When Mr. Harrison was a student at Cradock High School in the 1940s, his nickname was “Prof.” Pictures in the yearbook suggest the name was fitting.  First of all, he wore wire-rimmed glasses, certainly a required accessory for that scholarly persona. 
 
photo scanned from Cradock HS Admiral 1946


Secondly, he stood erect with an air of superiority, towering over most of the other students.  While he looked like a candidate for the basketball team, he wasn’t athletic, apparently.  There’s no mention in the senior yearbook of his ever playing sports.  Instead he was active in all the music programs.  He played in the orchestra and sang in the Glee Club all four years of school.  He served as president one year.
 
Glee Club Cradock High School 1946
Glee Club Cradock High School 1946
Mr. Harrison is smack-dab in the center, back row, shirt and tie.

The Senior Class recognized him as “Most Dignified” among the Senior Superlatives, and the Class Prophecy predicted he would be a famous star at the Metropolitan Opera.
 
Cradock High School 1946 Senior Superlatives
photo scanned from Cradock HS Admiral 1946


The Richard Harrison I knew was still tall and imposing, and he still wore glasses.  But somewhere between high school graduation and becoming a music teacher, he became fun and funny. 

My junior high school included grades 5-7, so basically kids from 10-12 years old.  Mr. Harrison taught music, but he also attracted a large number of non-singers like me for a before-school program that combined performance and music appreciation.  We were known as The Early Birds. 

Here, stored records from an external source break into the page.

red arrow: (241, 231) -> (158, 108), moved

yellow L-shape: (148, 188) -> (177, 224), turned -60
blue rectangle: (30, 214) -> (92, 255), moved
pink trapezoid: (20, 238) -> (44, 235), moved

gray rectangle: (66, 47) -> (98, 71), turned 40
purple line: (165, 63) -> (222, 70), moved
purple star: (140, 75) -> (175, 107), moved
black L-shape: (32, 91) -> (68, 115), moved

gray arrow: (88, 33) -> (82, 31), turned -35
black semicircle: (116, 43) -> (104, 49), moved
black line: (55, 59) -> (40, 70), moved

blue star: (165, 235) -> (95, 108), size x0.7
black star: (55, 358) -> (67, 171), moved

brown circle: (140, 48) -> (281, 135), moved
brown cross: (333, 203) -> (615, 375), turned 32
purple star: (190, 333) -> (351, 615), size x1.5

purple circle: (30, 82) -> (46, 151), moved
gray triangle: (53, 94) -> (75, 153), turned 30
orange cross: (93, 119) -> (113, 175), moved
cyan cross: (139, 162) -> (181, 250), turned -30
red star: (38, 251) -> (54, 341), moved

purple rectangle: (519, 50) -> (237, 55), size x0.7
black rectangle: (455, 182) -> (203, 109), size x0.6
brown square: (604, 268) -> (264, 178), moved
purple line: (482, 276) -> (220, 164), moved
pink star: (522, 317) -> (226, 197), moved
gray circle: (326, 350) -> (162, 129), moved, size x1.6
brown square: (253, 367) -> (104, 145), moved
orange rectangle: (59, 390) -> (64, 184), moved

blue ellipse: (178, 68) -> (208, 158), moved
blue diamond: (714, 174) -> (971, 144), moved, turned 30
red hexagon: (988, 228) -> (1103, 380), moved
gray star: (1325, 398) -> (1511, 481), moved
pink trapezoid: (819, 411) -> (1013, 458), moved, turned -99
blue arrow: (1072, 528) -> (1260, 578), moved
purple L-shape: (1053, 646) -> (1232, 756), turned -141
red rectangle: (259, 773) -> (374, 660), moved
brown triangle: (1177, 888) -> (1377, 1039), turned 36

Mr. Harrison introduced us to opera with “Aida” by Verdi.  Every morning we listened to portions of the music which he always introduced with some plot summary and analysis of what we should listen for.  He always called Aida “Toots.”  Mr. Harrison made opera approachable.

Our class was blessed with a number of exceptionally beautiful voices, several angelic sopranos and budding tenors.  We performed a number of Christmas pageants and we even made a record. 

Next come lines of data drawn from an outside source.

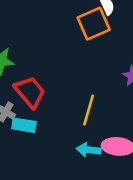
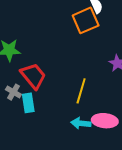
cyan rectangle: (24, 125) -> (28, 103), turned 72

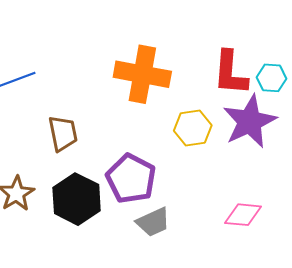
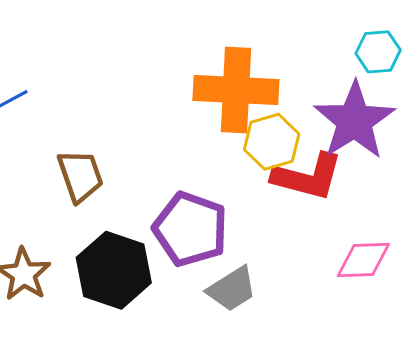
red L-shape: (230, 73) -> (308, 177), moved, turned -72
orange cross: (142, 74) -> (236, 90), moved

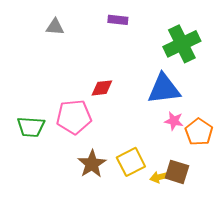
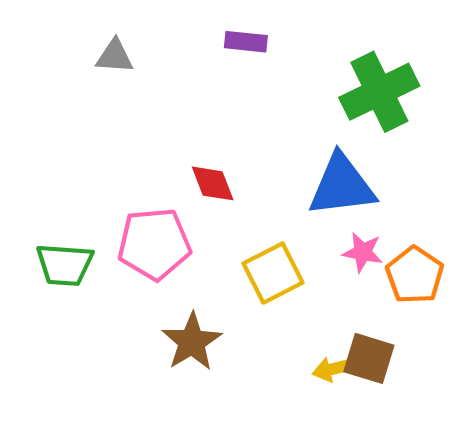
red diamond: (102, 88) -> (213, 183), turned 75
yellow square: (131, 162) -> (273, 273), moved

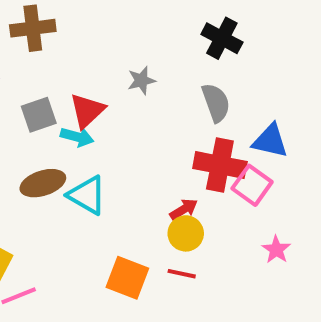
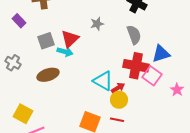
blue triangle: (270, 141) -> (161, 54), turned -30
cyan triangle: (87, 195) -> (103, 81), moved
pink star: (276, 250) -> (177, 90), moved

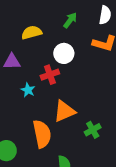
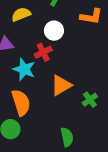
cyan star: (28, 90) -> (24, 69), size x1.6
orange semicircle: (42, 134) -> (21, 103), moved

Looking back, I realize Mr. Harrison was truly a remarkable teacher whose contributions deserved more recognition than he ever enjoyed.


Hop, hurdle, or hustle to the A to Z April Challenge for hundreds and hundreds of posts on the letter H, and that’s no hyperbole!

27 comments:

  1. He sounds a great teacher and like most good teachers remains quietly in the background.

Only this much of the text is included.